We pull apart a bit then and I wince when I look down at the front of him plastered with my wet outline. “Sorry,” I apologize with a crooked smile.

“I kinda like it,” he says, his hands going to his abdomen where the top of my bikini had been pressed. Of course he would. I smack his arm and he tilts his back and laughs. Griff comes over and lifts me right off the dock in front of him. 

“Surprise, Haylee!” he chuckles and plants a kiss on my temple before setting me back down.

“How long have you known?” I ask him wondering how long the two of them have kept this from me all while I've been miserable. 

“About two weeks,” he smiles and I felt my face fall. I could have looked forward to this for two weeks? “Just kidding! He just called me yesterday when he bought the airline ticket.” I sigh with relief and feel Chase snake one arm around my waist. I turn to face him and with my hands behind his neck, pull him down to kiss me. He slides his hands down to my bottom and picks me up, my legs automatically wrapping around his waist. We never break the kiss as he begins to move along the dock toward the shore. His tongue is clashing with mine and I have no idea how he's doing it, but he keeps kissing me as he walks us all the way up to Griff's house. 

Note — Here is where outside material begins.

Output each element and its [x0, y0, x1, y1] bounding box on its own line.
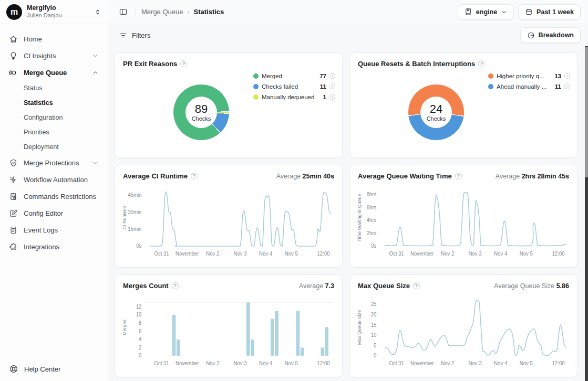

“See you guys later!” Max calls out with a chuckle from down at the dock before Chase pulls the door open, while still holding me with one hand and kissing me senseless. He begins to climb the stairs and we bump into the wall on the way. I giggle into his mouth and I feel him smile as well. I feel like maybe I should just set my feet down and make this climb easier on him, but he must have known what I am thinking because he grips my thighs even tighter, effectively keeping my body pinned to his. Somehow we make it to the top of the stairs and around the corner into Griff's brother's room where he has stayed before. I hear the door slam closed and I'm caught off guard as he spins me around and I find myself pressed up against the door by his body, letting my legs slide down to the floor. His hands are on the door on either side of my head, caging me in. He holds his head back to look me in the eyes. His lips are inches from mine and his gaze is intense and laced with desire. I feel the power of him, so close to me. My chest is heaving for air between us. I can feel the heat of his breath on my lips and I trace my lower lip with my tongue. He groans and squeezes his eyes closed before he crushes his mouth to mine. 

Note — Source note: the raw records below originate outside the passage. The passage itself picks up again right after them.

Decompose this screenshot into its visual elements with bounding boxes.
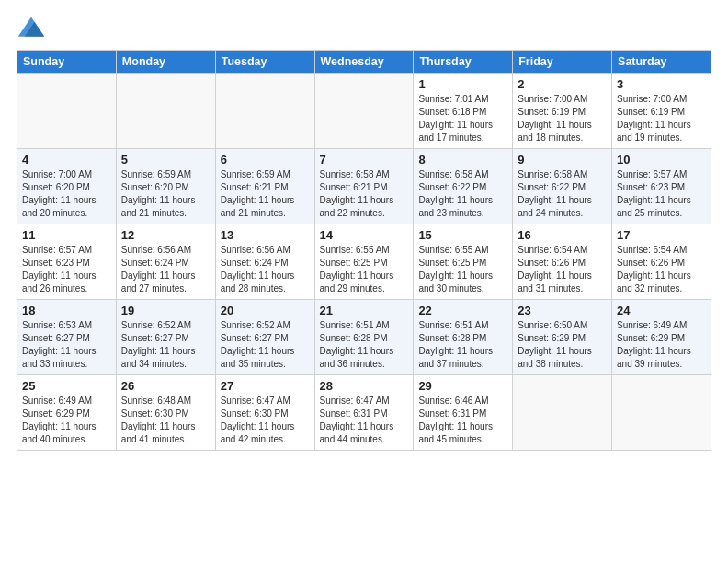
- day-number: 19: [121, 304, 210, 317]
- calendar-cell: 9Sunrise: 6:58 AM Sunset: 6:22 PM Daylig…: [513, 149, 612, 224]
- calendar-week-row: 25Sunrise: 6:49 AM Sunset: 6:29 PM Dayli…: [17, 375, 711, 451]
- cell-info: Sunrise: 6:51 AM Sunset: 6:28 PM Dayligh…: [418, 319, 507, 371]
- calendar-cell: 14Sunrise: 6:55 AM Sunset: 6:25 PM Dayli…: [314, 224, 414, 300]
- calendar-cell: 5Sunrise: 6:59 AM Sunset: 6:20 PM Daylig…: [116, 149, 215, 224]
- calendar-cell: 27Sunrise: 6:47 AM Sunset: 6:30 PM Dayli…: [215, 375, 314, 451]
- calendar-cell: 2Sunrise: 7:00 AM Sunset: 6:19 PM Daylig…: [513, 74, 612, 149]
- calendar-header-thursday: Thursday: [414, 51, 513, 74]
- day-number: 24: [617, 304, 706, 317]
- day-number: 13: [221, 228, 310, 242]
- cell-info: Sunrise: 6:52 AM Sunset: 6:27 PM Dayligh…: [221, 319, 310, 371]
- cell-info: Sunrise: 6:49 AM Sunset: 6:29 PM Dayligh…: [22, 395, 111, 446]
- calendar-cell: 10Sunrise: 6:57 AM Sunset: 6:23 PM Dayli…: [612, 149, 711, 224]
- calendar-header-friday: Friday: [513, 51, 612, 74]
- day-number: 2: [518, 77, 607, 91]
- calendar-cell: 13Sunrise: 6:56 AM Sunset: 6:24 PM Dayli…: [215, 224, 314, 300]
- cell-info: Sunrise: 6:53 AM Sunset: 6:27 PM Dayligh…: [22, 319, 111, 371]
- cell-info: Sunrise: 6:48 AM Sunset: 6:30 PM Dayligh…: [121, 395, 210, 446]
- cell-info: Sunrise: 6:58 AM Sunset: 6:22 PM Dayligh…: [518, 168, 607, 220]
- cell-info: Sunrise: 6:49 AM Sunset: 6:29 PM Dayligh…: [617, 319, 706, 371]
- calendar-cell: 26Sunrise: 6:48 AM Sunset: 6:30 PM Dayli…: [116, 375, 215, 451]
- calendar-cell: 15Sunrise: 6:55 AM Sunset: 6:25 PM Dayli…: [414, 224, 513, 300]
- calendar-week-row: 4Sunrise: 7:00 AM Sunset: 6:20 PM Daylig…: [17, 149, 711, 224]
- calendar-header-saturday: Saturday: [612, 51, 711, 74]
- calendar-week-row: 1Sunrise: 7:01 AM Sunset: 6:18 PM Daylig…: [17, 74, 711, 149]
- day-number: 29: [418, 379, 507, 393]
- calendar-cell: [612, 375, 711, 451]
- day-number: 5: [121, 153, 210, 167]
- day-number: 11: [22, 228, 111, 242]
- calendar-week-row: 18Sunrise: 6:53 AM Sunset: 6:27 PM Dayli…: [17, 300, 711, 375]
- day-number: 15: [418, 228, 507, 242]
- cell-info: Sunrise: 6:55 AM Sunset: 6:25 PM Dayligh…: [418, 244, 507, 295]
- calendar-header-sunday: Sunday: [17, 51, 117, 74]
- day-number: 3: [617, 77, 706, 91]
- calendar-week-row: 11Sunrise: 6:57 AM Sunset: 6:23 PM Dayli…: [17, 224, 711, 300]
- calendar: SundayMondayTuesdayWednesdayThursdayFrid…: [17, 50, 711, 451]
- calendar-header-monday: Monday: [116, 51, 215, 74]
- calendar-header-row: SundayMondayTuesdayWednesdayThursdayFrid…: [17, 51, 711, 74]
- cell-info: Sunrise: 6:58 AM Sunset: 6:21 PM Dayligh…: [320, 168, 409, 220]
- cell-info: Sunrise: 6:47 AM Sunset: 6:31 PM Dayligh…: [320, 395, 409, 446]
- cell-info: Sunrise: 6:54 AM Sunset: 6:26 PM Dayligh…: [617, 244, 706, 295]
- header: [17, 15, 711, 40]
- day-number: 12: [121, 228, 210, 242]
- cell-info: Sunrise: 6:52 AM Sunset: 6:27 PM Dayligh…: [121, 319, 210, 371]
- cell-info: Sunrise: 6:59 AM Sunset: 6:20 PM Dayligh…: [121, 168, 210, 220]
- logo: [17, 15, 50, 40]
- day-number: 4: [22, 153, 111, 167]
- cell-info: Sunrise: 6:58 AM Sunset: 6:22 PM Dayligh…: [418, 168, 507, 220]
- cell-info: Sunrise: 7:00 AM Sunset: 6:20 PM Dayligh…: [22, 168, 111, 220]
- calendar-cell: 3Sunrise: 7:00 AM Sunset: 6:19 PM Daylig…: [612, 74, 711, 149]
- calendar-cell: 28Sunrise: 6:47 AM Sunset: 6:31 PM Dayli…: [314, 375, 414, 451]
- day-number: 21: [320, 304, 409, 317]
- cell-info: Sunrise: 6:51 AM Sunset: 6:28 PM Dayligh…: [320, 319, 409, 371]
- cell-info: Sunrise: 6:56 AM Sunset: 6:24 PM Dayligh…: [121, 244, 210, 295]
- day-number: 6: [221, 153, 310, 167]
- calendar-cell: 17Sunrise: 6:54 AM Sunset: 6:26 PM Dayli…: [612, 224, 711, 300]
- cell-info: Sunrise: 7:00 AM Sunset: 6:19 PM Dayligh…: [518, 93, 607, 144]
- cell-info: Sunrise: 6:59 AM Sunset: 6:21 PM Dayligh…: [221, 168, 310, 220]
- calendar-cell: [116, 74, 215, 149]
- calendar-header-tuesday: Tuesday: [215, 51, 314, 74]
- calendar-cell: 1Sunrise: 7:01 AM Sunset: 6:18 PM Daylig…: [414, 74, 513, 149]
- day-number: 22: [418, 304, 507, 317]
- day-number: 17: [617, 228, 706, 242]
- calendar-cell: 25Sunrise: 6:49 AM Sunset: 6:29 PM Dayli…: [17, 375, 117, 451]
- calendar-cell: [513, 375, 612, 451]
- calendar-cell: [314, 74, 414, 149]
- calendar-header-wednesday: Wednesday: [314, 51, 414, 74]
- day-number: 26: [121, 379, 210, 393]
- calendar-cell: 19Sunrise: 6:52 AM Sunset: 6:27 PM Dayli…: [116, 300, 215, 375]
- cell-info: Sunrise: 6:57 AM Sunset: 6:23 PM Dayligh…: [22, 244, 111, 295]
- calendar-cell: 22Sunrise: 6:51 AM Sunset: 6:28 PM Dayli…: [414, 300, 513, 375]
- cell-info: Sunrise: 6:50 AM Sunset: 6:29 PM Dayligh…: [518, 319, 607, 371]
- day-number: 23: [518, 304, 607, 317]
- cell-info: Sunrise: 6:55 AM Sunset: 6:25 PM Dayligh…: [320, 244, 409, 295]
- day-number: 1: [418, 77, 507, 91]
- calendar-cell: 24Sunrise: 6:49 AM Sunset: 6:29 PM Dayli…: [612, 300, 711, 375]
- calendar-cell: 16Sunrise: 6:54 AM Sunset: 6:26 PM Dayli…: [513, 224, 612, 300]
- cell-info: Sunrise: 6:46 AM Sunset: 6:31 PM Dayligh…: [418, 395, 507, 446]
- calendar-cell: 12Sunrise: 6:56 AM Sunset: 6:24 PM Dayli…: [116, 224, 215, 300]
- calendar-cell: 21Sunrise: 6:51 AM Sunset: 6:28 PM Dayli…: [314, 300, 414, 375]
- day-number: 16: [518, 228, 607, 242]
- cell-info: Sunrise: 6:47 AM Sunset: 6:30 PM Dayligh…: [221, 395, 310, 446]
- calendar-cell: 23Sunrise: 6:50 AM Sunset: 6:29 PM Dayli…: [513, 300, 612, 375]
- calendar-cell: 7Sunrise: 6:58 AM Sunset: 6:21 PM Daylig…: [314, 149, 414, 224]
- day-number: 28: [320, 379, 409, 393]
- page: SundayMondayTuesdayWednesdayThursdayFrid…: [0, 0, 728, 563]
- day-number: 14: [320, 228, 409, 242]
- cell-info: Sunrise: 7:00 AM Sunset: 6:19 PM Dayligh…: [617, 93, 706, 144]
- day-number: 10: [617, 153, 706, 167]
- cell-info: Sunrise: 6:56 AM Sunset: 6:24 PM Dayligh…: [221, 244, 310, 295]
- calendar-cell: 20Sunrise: 6:52 AM Sunset: 6:27 PM Dayli…: [215, 300, 314, 375]
- calendar-cell: 11Sunrise: 6:57 AM Sunset: 6:23 PM Dayli…: [17, 224, 117, 300]
- cell-info: Sunrise: 6:57 AM Sunset: 6:23 PM Dayligh…: [617, 168, 706, 220]
- calendar-cell: [215, 74, 314, 149]
- day-number: 20: [221, 304, 310, 317]
- day-number: 9: [518, 153, 607, 167]
- calendar-cell: 6Sunrise: 6:59 AM Sunset: 6:21 PM Daylig…: [215, 149, 314, 224]
- cell-info: Sunrise: 7:01 AM Sunset: 6:18 PM Dayligh…: [418, 93, 507, 144]
- day-number: 25: [22, 379, 111, 393]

I feel like I'm burning up inside, aching for his touch. Our mouths aren't enough. I arch my back, bringing my stomach into contact with the hard planes of his hips and abdomen. Another groan comes from the back of his throat, and I dig my fingers into the muscles of his back, trying to pull him closer.

He pushes off from the wall and with his hands firmly on my waist, spins me around and walks us backward until the backs of my legs come into contact with the side of the bed. I fall backwards onto the bed and he is covering me with his body and kissing along my neck. I run my fingers through his silky hair and tilt my head to the side to give him better access. The room is filled with the scent of him and the sounds of our panting breaths. I'm in total sensory overload. He reaches beneath my back with one hand and releases the tie to my bikini top, tossing it aside. Both his hands cover my breasts while he looks from his hands to my face. The way he looks right now is indescribable. Desire floods my system and his hands on my breasts aren't enough anymore either. I lift my hips up to meet his and he trails his hands down to the crest of each of my hipbones. I watch as he slowly slides my bottom down and off of my body, before he pulls the shirt off his back with one hand. I sit up then and tug at the button of his jeans. Once the clasps are undone I start to slide them down his legs along with his boxers while I lean forward and press kisses along the heated flesh of his abdomen. He hisses and fists my hair in his hands. With slight pressure he pulls my head back by my hair. Not enough to cause any real pain but enough that I know that he is in control. He tugs my hair, making me lay back once again.